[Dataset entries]

* * * * *

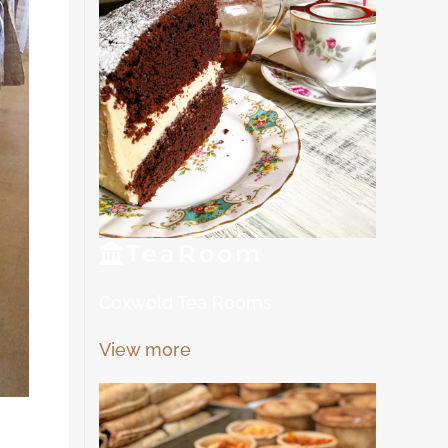
Tea
Room
Coxwold Tea Rooms
View more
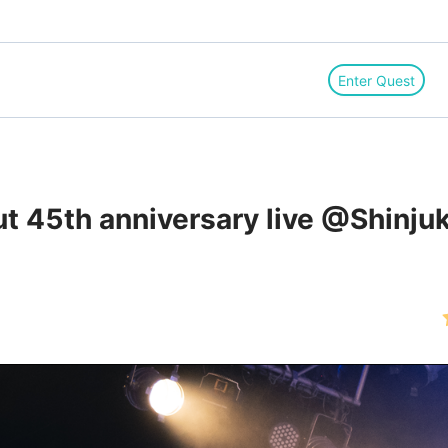
Enter Quest
ut 45th anniversary live @Shinju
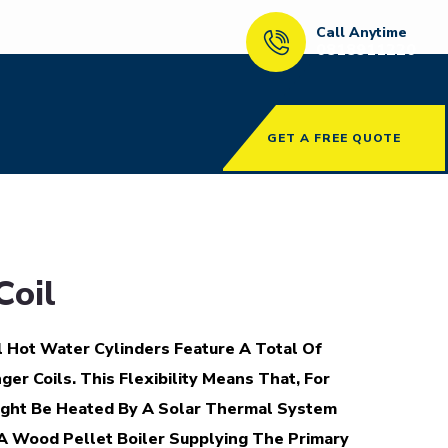
Call Anytime
0818911220
GET A FREE QUOTE
Coil
 Hot Water Cylinders Feature A Total Of
r Coils. This Flexibility Means That, For
ight Be Heated By A Solar Thermal System
A Wood Pellet Boiler Supplying The Primary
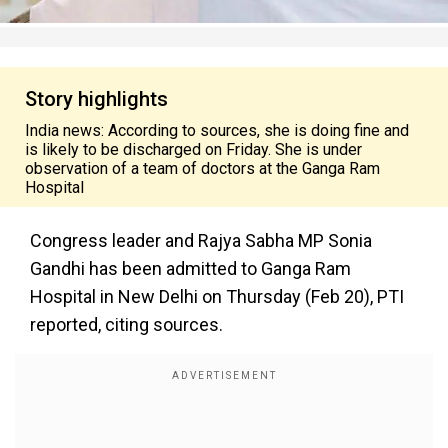
Story highlights
India news: According to sources, she is doing fine and
is likely to be discharged on Friday. She is under
observation of a team of doctors at the Ganga Ram
Hospital
Congress leader and Rajya Sabha MP Sonia
Gandhi has been admitted to Ganga Ram
Hospital in New Delhi on Thursday (Feb 20), PTI
reported, citing sources.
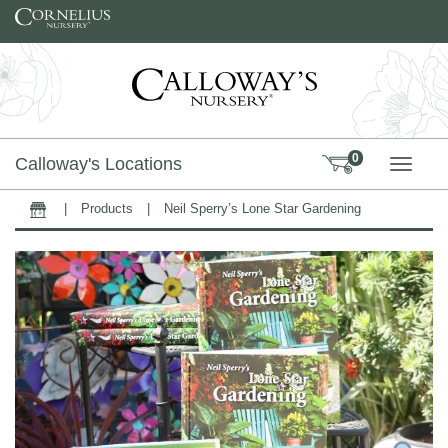
Skip to content
0
Calloway's Locations
TOGG
|
Products
|
Neil Sperry’s Lone Star Gardening
Home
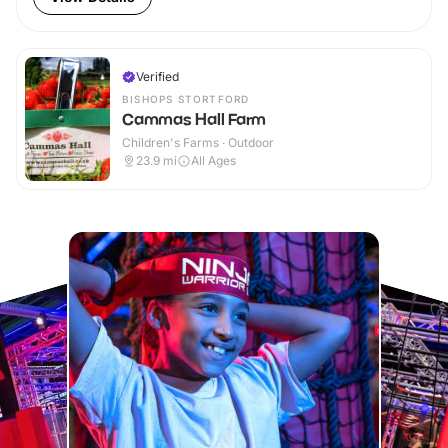
Verified
BISHOPS STORTFORD
Cammas Hall Farm
Children's Farms · Outdoor
23.9
mi
All Ages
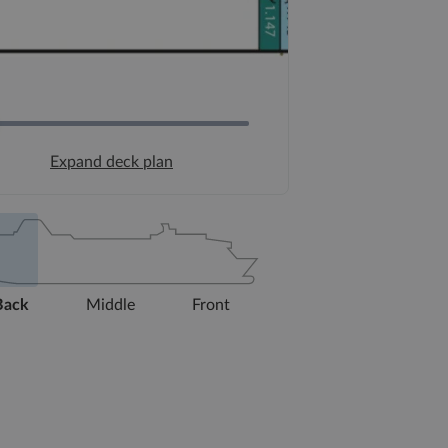
Expand deck plan
Back
Middle
Front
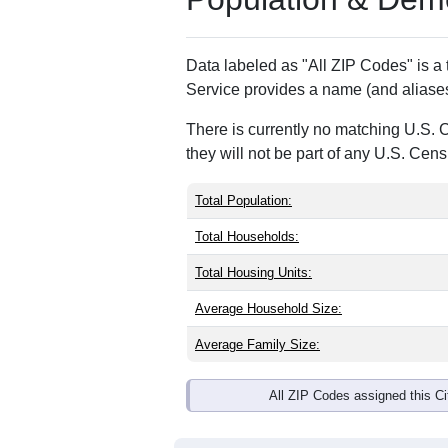
Data labeled as "All ZIP Codes" is a
Service provides a name (and aliases
There is currently no matching U.S. 
they will not be part of any U.S. Cen
Total Population:
Total Households:
Total Housing Units:
Average Household Size:
Average Family Size:
All ZIP Codes assigned this C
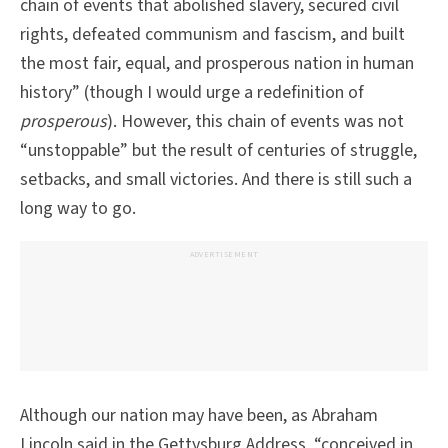
chain of events that abolished slavery, secured civil
rights, defeated communism and fascism, and built
the most fair, equal, and prosperous nation in human
history” (though I would urge a redefinition of
prosperous
). However, this chain of events was not
“unstoppable” but the result of centuries of struggle,
setbacks, and small victories. And there is still such a
long way to go.
ADVERTISEMENT
Although our nation may have been, as Abraham
Lincoln said in the Gettysburg Address, “conceived in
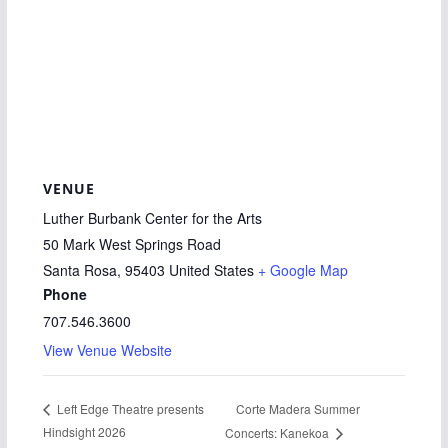
VENUE
Luther Burbank Center for the Arts
50 Mark West Springs Road
Santa Rosa
,
95403
United States
+ Google Map
Phone
707.546.3600
View Venue Website
Corte Madera Summer
Left Edge Theatre presents
Hindsight 2026
Concerts: Kanekoa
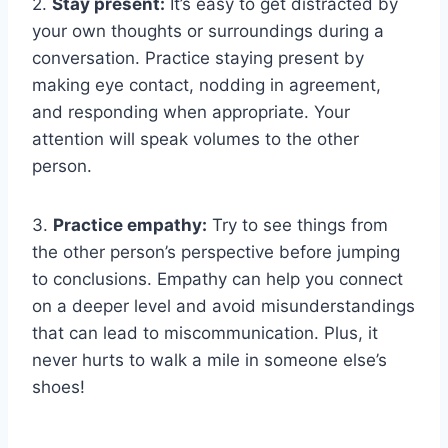
2.‍
Stay present:
It’s‌ easy to get distracted by
your own thoughts or surroundings during a
conversation.‌ Practice staying ‍present ​by
making eye⁤ contact, nodding in agreement,
and responding when ⁣appropriate. Your
⁤attention⁣ will speak volumes to ‌the other ​
person.
3.‌
Practice empathy:
Try to see things from
⁢the other person’s perspective before jumping
⁤to conclusions. Empathy can help you connect
on a deeper level‍ and ​avoid misunderstandings
‌that can lead to ⁢miscommunication. Plus,⁢ it
⁣never hurts to⁤ walk a​ mile in someone else’s
shoes!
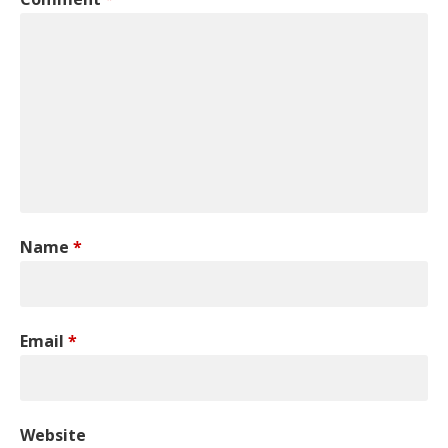
Name
*
Email
*
Website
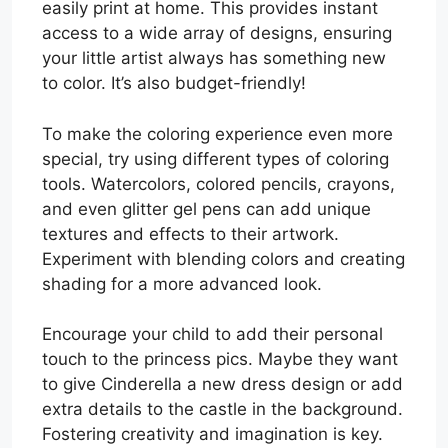
easily print at home. This provides instant
access to a wide array of designs, ensuring
your little artist always has something new
to color. It’s also budget-friendly!
To make the coloring experience even more
special, try using different types of coloring
tools. Watercolors, colored pencils, crayons,
and even glitter gel pens can add unique
textures and effects to their artwork.
Experiment with blending colors and creating
shading for a more advanced look.
Encourage your child to add their personal
touch to the princess pics. Maybe they want
to give Cinderella a new dress design or add
extra details to the castle in the background.
Fostering creativity and imagination is key.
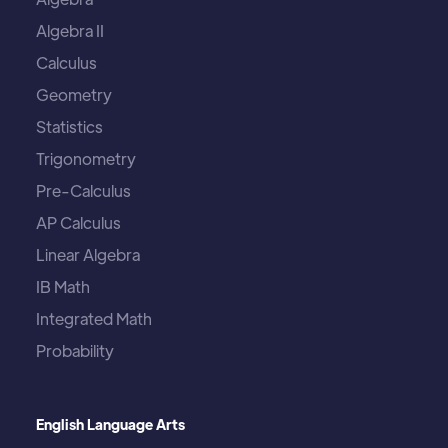
Algebra II
Calculus
Geometry
Statistics
Trigonometry
Pre-Calculus
AP Calculus
Linear Algebra
IB Math
Integrated Math
Probability
English Language Arts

* * * * *

**WHAT TO PRODUCE:** Above are the records. Copy word for word only their lines from the one holding "Corte Madera Summer" through the one holding "conversation.‌ Practice staying ‍present ​by", both included, and skip the images.

**PROBLEM SOLUTION:**
Corte Madera Summer
Left Edge Theatre presents
Hindsight 2026
Concerts: Kanekoa
2.‍
Stay present:
It’s‌ easy to get distracted by
your own thoughts or surroundings during a
conversation.‌ Practice staying ‍present ​by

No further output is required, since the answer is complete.